Okay, so my wife and I are trying to get past a very recent fling she had with an ex-boyfriend, and one of the things she's communicated to me is that she'd like me to be more 'flirty' and 'aggressive'. I get the aggressive part, but am a little stumped on the 'flirty'. Looking for ideas to get her engaged in me and liven things up a little. Assume I'm completely helpelss and clueless in this area, which is mostly true. Please help!


----------



## coffee bean (Apr 3, 2009)

Flirting is being enthusiastic about her, her body, how she is in bed. 

It's playful - whisper what you're going to do to her later - be as outrageous as you like and see what reaction you get.

It's about being cool - not needing to get a specific response either - you have to pretend to be unconcerned about her reaction. Kiss her goodbye at the door, pin her up against the wall and get passionate for a minute, then break off and walk away (maybe tell her you'll deal with her later...). Tell her if she's a bad girl while you're out she'll get a good spank when you get back. Stuff like that. She obviously wants you to show your man-energy. 

If a good track comes on the radio, grab her and dance. If you pass on the stairs sweep you hand over her boobs/bum, bite her neck and tell her you're going to do her good and proper later and carry on your way.

It's about winding her up and teasing so she's got her tongue hanging out by the time you hit the bedroom. Or the kitchen table. You know.

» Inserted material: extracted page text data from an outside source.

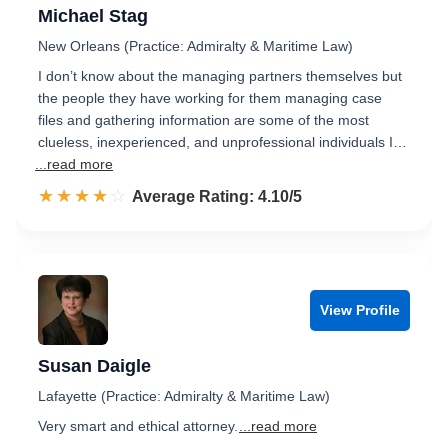
Michael Stag
New Orleans (Practice: Admiralty & Maritime Law)
I don’t know about the managing partners themselves but
the people they have working for them managing case
files and gathering information are some of the most
clueless, inexperienced, and unprofessional individuals I…
...read more
☆☆☆☆☆
★★★★★
Rated 4.1 out of 5
Average Rating: 4.10/5
View Profile
Susan Daigle
Lafayette (Practice: Admiralty & Maritime Law)
Very smart and ethical attorney.
...read more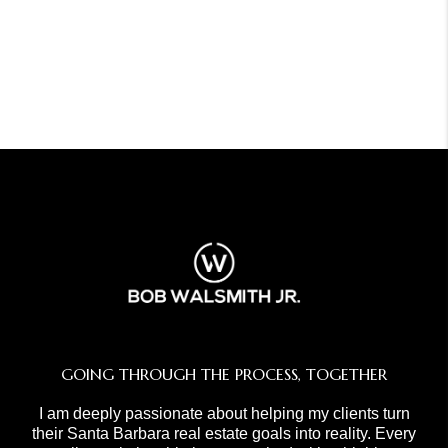
GOING THROUGH THE PROCESS, TOGETHER
I am deeply passionate about helping my clients turn
their Santa Barbara real estate goals into reality. Every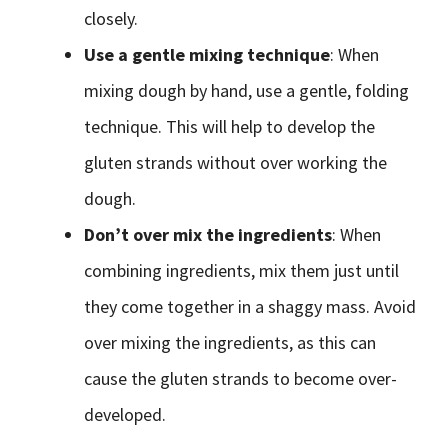
closely.
Use a gentle mixing technique
: When
mixing dough by hand, use a gentle, folding
technique. This will help to develop the
gluten strands without over working the
dough.
Don’t over mix the ingredients
: When
combining ingredients, mix them just until
they come together in a shaggy mass. Avoid
over mixing the ingredients, as this can
cause the gluten strands to become over-
developed.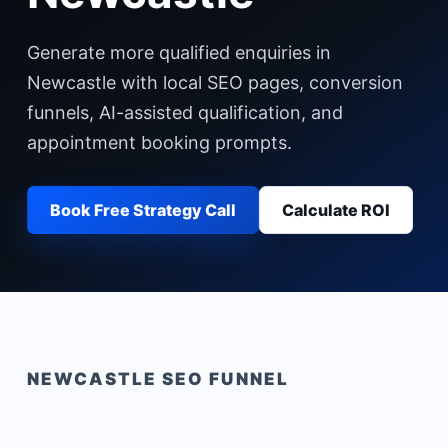
Generate more qualified enquiries in
Newcastle with local SEO pages, conversion
funnels, AI-assisted qualification, and
appointment booking prompts.
Book Free Strategy Call
Calculate ROI
NEWCASTLE
SEO FUNNEL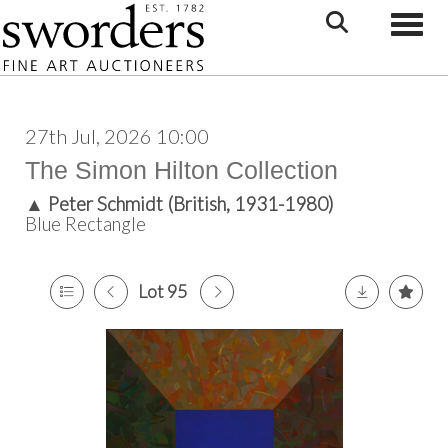
Toggle
27th Jul, 2026 10:00
The Simon Hilton Collection
▲
Peter Schmidt (British, 1931-1980)
Blue Rectangle
Lot 95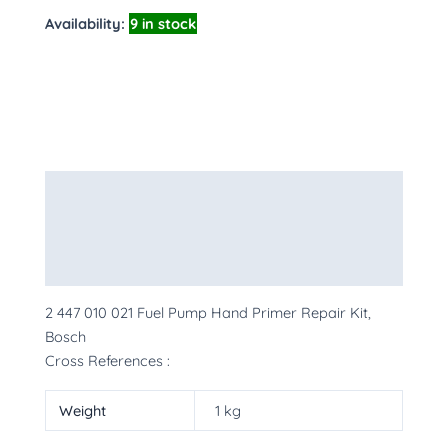
Availability:
9 in stock
Description
Additional information
More Products
2 447 010 021 Fuel Pump Hand Primer Repair Kit,
Bosch
Cross References :
Weight
1 kg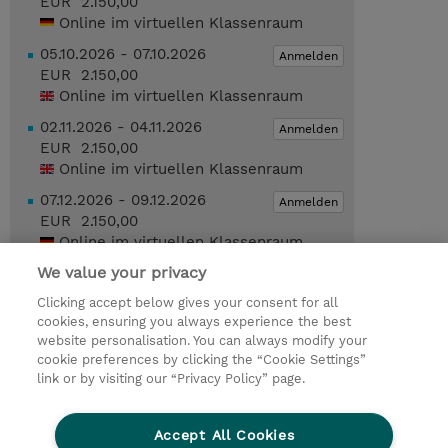
EUR 2.150,00
Online im virtuellen Klassenraum
05.10.2026 - 07.10.2026
Anmelden
EUR 2.150,00
Online im virtuellen Klassenraum
02.11.2026 - 04.11.2026
Anmelden
EUR 2.150,00
Online im virtuellen Klassenraum
07.12.2026 - 09.12.2026
Anmelden
EUR 2.150,00
Online im virtuellen Klassenraum
We value your privacy
Geplante Termine anzeigen
Clicking accept below gives your consent for all
cookies, ensuring you always experience the best
Trainingsanfrage
website personalisation. You can always modify your
cookie preferences by clicking the “Cookie Settings”
link or by visiting our “Privacy Policy” page.
© 2026 TD SYNNEX
Accept All Cookies
Investor relations
Ethics and Compliance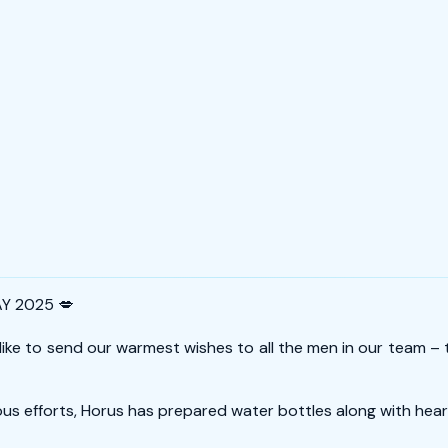
Y 2025 💋
 like to send our warmest wishes to all the men in our team 
ous efforts, Horus has prepared water bottles along with hear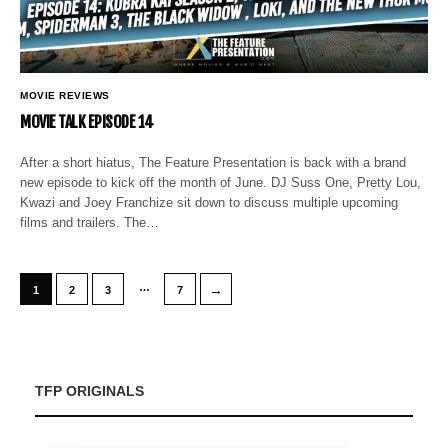
MOVIE REVIEWS
MOVIE TALK EPISODE 14
After a short hiatus, The Feature Presentation is back with a brand
new episode to kick off the month of June. DJ Suss One, Pretty Lou,
Kwazi and Joey Franchize sit down to discuss multiple upcoming
films and trailers. The…
…
→
1
2
3
7
TFP ORIGINALS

For ideas, try reading books on women's fantasies.


----------



## mommy2 (Oct 27, 2009)

Text her during the day. Tell her how hot she is, what you are thinking about, what you are going to do to her later, etc. Make sexual inuendos throughout the day. Be fun, tease (nicely), etc. I also agree - a really hot passionate kiss and then gone. That works wonders!


----------